Straßen NRW will eine Ampel am Ortsausgang von Nievenheim fördern. Die Stadt liebäugelt mit einer teureren Lösung.

Dormagen. Die Kreuzung Straberger Weg/Neusser Straße (L 380) gilt schon seit langem als einer der Unfallschwerpunkte in Dormagen. Auf der Landstraße geben die Autofahrer Gas: Wer vom Straberger Weg kommt, muss auf der Hut sein. Die Stadt möchte diese gefährliche Stelle schon seit langer Zeit entschärfen – jetzt könnte sich etwas tun.

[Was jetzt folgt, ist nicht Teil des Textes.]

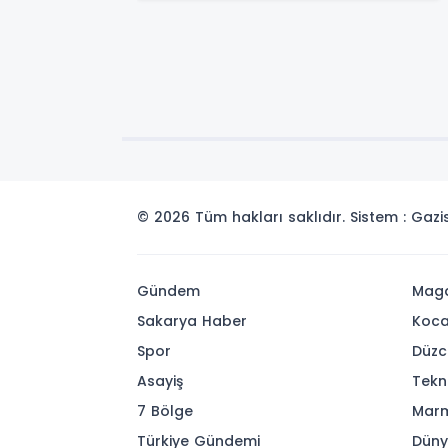
© 2026 Tüm hakları saklıdır. Sistem : Gaz
Gündem
Maga
Sakarya Haber
Koca
Spor
Düzc
Asayiş
Tekn
7 Bölge
Mar
Türkiye Gündemi
Dün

Kreisverkehr soll zur Reduzierung der Geschwindigkeit beitragen

Wie der für die Neusser Straße zuständige Landesbetrieb Straßen NRW bestätigte, ist der Verkehrsknoten Straberger Weg/L 380 auf ihre Förderliste gerutscht. Das Problem: Das Land hält eine Verkehrsberuhigung durch eine Ampelanlage für ausreichend. Dormagen ist da anderer Ansicht. Sprecher Harald Schlimgen sagt: „Der Wunsch der Stadt ist ein Kreisverkehr.“ So sieht es auch der Verkehrsentwicklungsplan für diese Stelle vor. In dem Schriftstück heißt es, der Kreisverkehr sei die bevorzugte Lösung, da durch ihn gleichzeitig die Geschwindigkeit am Ortsausgang von Nievenheim reduziert werden könnte.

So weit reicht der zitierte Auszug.